During Golden Globe Award Ceremony of 2016, an unusual incident happened. After her name being as a receiver of award, Lady Gaga started walking towards stage. While making her way through audience, she briefly brushed off behind chair on which Leonardo DiCaprio was sitting. While reacting to same quite unconsciously, the unique facial expression he gave away made headlines. Why he would have done it after all? Let's find out very reason behind same.

In last two articles, we have seen that how clustering and congruence are crucial for reading body language. Now let's  move on towards understanding the importance of interpersonal distance. The science of interpersonal distance is called as PROXEMICS. Most of us don’t realize that interpersonal distance plays a great role in and also affects on communication, rapport, comfort level and relationship. So let's take an example from real life so it would make sense clearly.

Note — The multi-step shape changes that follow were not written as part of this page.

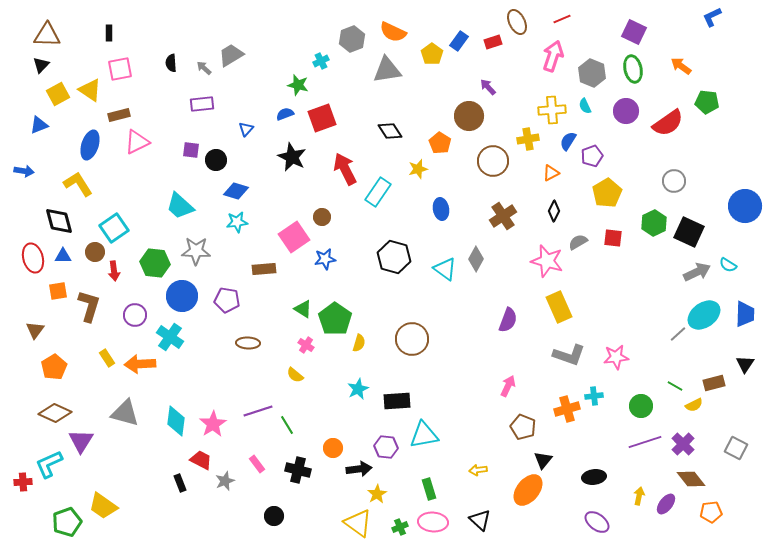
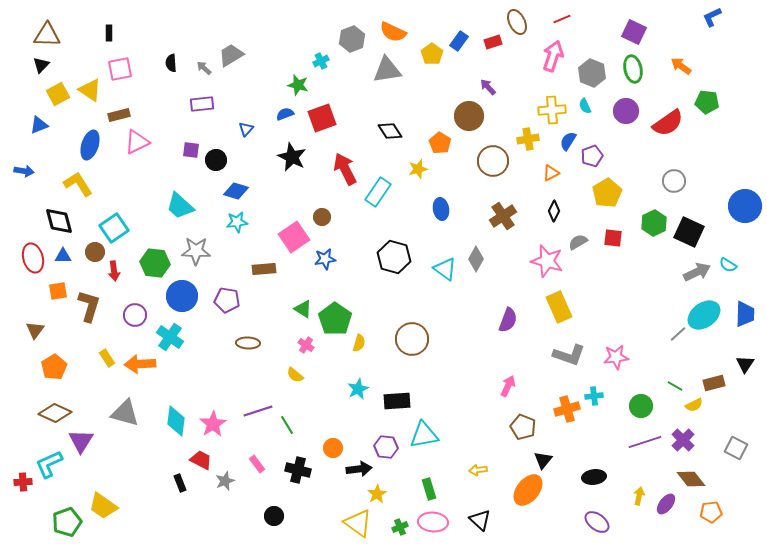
purple cross at (683, 444): moved 4 px up
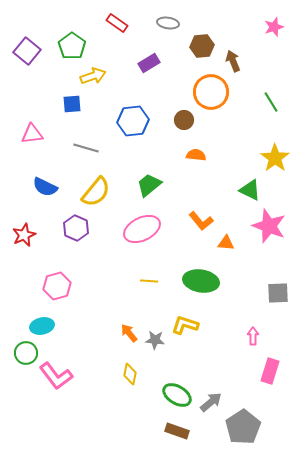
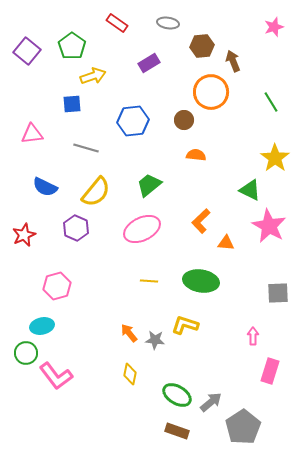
orange L-shape at (201, 221): rotated 85 degrees clockwise
pink star at (269, 226): rotated 8 degrees clockwise
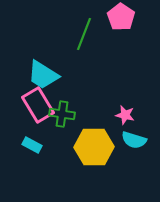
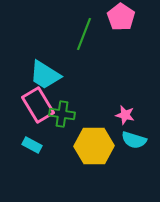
cyan trapezoid: moved 2 px right
yellow hexagon: moved 1 px up
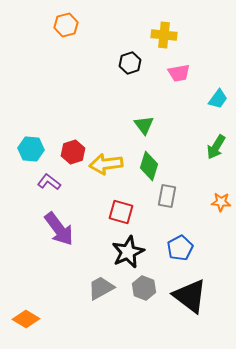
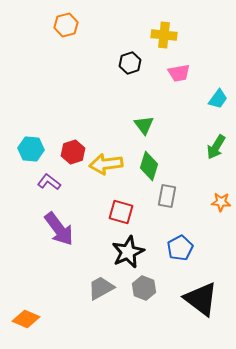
black triangle: moved 11 px right, 3 px down
orange diamond: rotated 8 degrees counterclockwise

It's an usual day in company and you start working on routine tasks. Suddenly, team leader informs you that few newly recruited members are joining your team. You are asked to gather at some place for getting formally introduced with them face to face. Until this moment both parties might not have seen each other so little amount of nervousness coupled with excitement lurks inside everyone's mind. While looking at each other, both parties smile nervously but avoid prolong eye contact except those who develop feelings of attraction instantaneously. Formal hand shake, mutual introduction and exchange few words take place by keeping socially accepted distance from each other.

At the beginning, getting face to face is filled with uneasiness and anxiety. Glancing at either side of own body, looking down, hovering gaze, putting hands in pocket, giving nervous look or smile, grabbing things in palms, moving torso away or crossing arms over chest can be observed being done unconsciously by both parties. They don't come close or interact voluntarily like seniors or experienced colleague. Accidental touch is regretted. New joiners form their own group.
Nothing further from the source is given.